Marrying Up - Part XII
“Marrying Up” is a fictional story set in 1950s Manhattan revolving around Frances Riley, a difficult and ruthlessly ambitious young woman who moved from one social class to another—Irish immigrant off the boat to high WASP— when she married into the aristocratic Woolsey family.
THIS IS PART 12 of a FOURTEEN-PART STORY
Part 1 | Part 2 | Part 3 | Part 4 | Part 5 | Part 6 | Part 7 | Part 8 | Part 9 | Part 10 | Part 11 | Part 12 | Part 13 | Part 14
Image: Ike Louie Natividad
Kip collapsed of a heart attack as he was crossing his kitchen with a cup of tea. According to the coroner, he was dead a good thirteen hours before anyone found him. Frances screamed as if she were in physical agony when she heard the news. She fell back on the bed, knees drawn to her naked breasts, unaware of who was around her or how her cries might affect the sleeping household. "Slap her for Christ's sake!" Helen hissed at Jack, but he couldn't bring himself to do more than give her a little whack on the shoulder, so Frances lay there howling, clawing at her face in pain, and it was the cook who finally stopped her, applying an ice cold washcloth to her face and forcing a sedative down her throat. "There, there, poor thing," she crooned with her Irish lilt, and Frances squirmed and stared with horror into the cook's blue eyes until finally the drug overtook her, and she was swept into a thick, black sleep.
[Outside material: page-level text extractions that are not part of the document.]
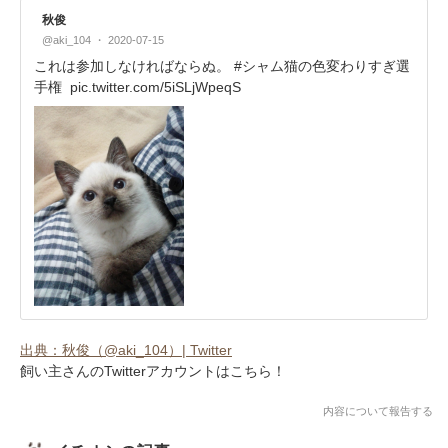
秋俊
@aki_104
2020-07-15
これは参加しなければならぬ。 #シャム猫の色変わりすぎ選
手権
pic.twitter.com/5iSLjWpeqS
出典：秋俊（@aki_104）| Twitter
飼い主さんのTwitterアカウントはこちら！
内容について報告する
Later, in a limousine on the way back to the city, she spoke only in monosyllables. Jack made all the funeral arrangements. The service was held in a Catholic church in Brooklyn, and Frances, veiled in black like Jackie Kennedy, sat between Jack and Peg and didn't say a word to anybody. Peg, sweet and simple-natured as she was, thanked people for their kindness at the reception, but Frances, who took mechanical bites of food off the plate someone handed her, remained utterly silent. It was as if her grief had swallowed her voice and for days she sat like a catatonic, dry-eyed and stunned, staring without interest at her children and the servants and the people who came to visit, doing nothing but dragging herself through the rituals of getting up and going to bed, remaining for hours on the couch with a dog or a magazine on her lap. The holiday spirit grabbing the city didn't affect her anymore than loud music erupting from one of the children's rooms or the gray weather out the window or her twelve-year-old son, Harry, who was her favorite, returning from school with a black eye because of a fight with another boy.
Inside she was as dead as her father who had been put into the ground beside his wife, Noreen, in a cemetery in Queens.
Out of a sense of delicacy, Jack moved into another room. In the mornings he'd creep in to see how Frances was doing, and she'd turn her head away. She couldn't stand the sound of his breathing, the smell of his hair and cologne, the mere presence of him trying to comfort her.